The signal intensity ( S ) measured in a DW voxel is calculated by the following formula:
S = S 0 × exp ( − b × D )
b = γ 2 G 2 δ 2 ( Δ − δ / 3 )
In contrast to DW imaging, diffusion tensor imaging (DTI) not only generates the degree of freedom of diffusion (or diffusivity, a conceptualization akin to ADC) but also provides directionality to the diffusion characteristics within a voxel. It thus becomes possible to ascertain the direction of the diffusion vector in each voxel. Applying this principle, fiber tracts of a nerve or neural pathway can be delineated because the primary diffusion vector in a nerve or nerve bundle is oriented along the direction of its axon.
An alternative method, diffusion spectrum imaging (DSI), can evaluate multiple fiber orientations within a single voxel. Although DSI has promising applications within the complex white matter of the central nervous system, DTI is probably sufficient to identify the large peripheral nerves of the head and neck.

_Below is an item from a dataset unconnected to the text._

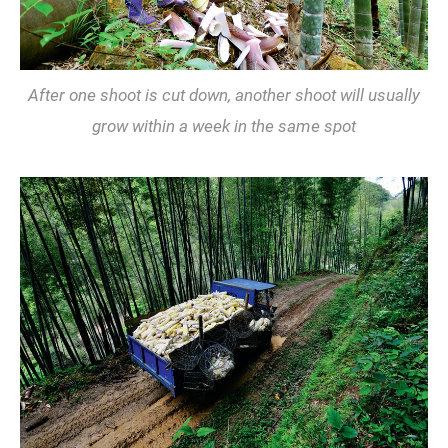
After one shoot is cut down, another shoot will usually
grow within a week in the same spot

Table 1 provides a sample neck diffusion protocol that is used at the authors’ institution at 3 T. This protocol is almost identical to that used for DW imaging of the brain and is based on a single-shot, spin echo, echo planar sequence with eddy current correction that can be performed rapidly, adding less than 2 minutes to the overall scan time. Images are acquired using the same 16-channel head and neck coil as for the rest of the scan, with the ADC images generated using the terminal hardware before transmission to the reading workstation.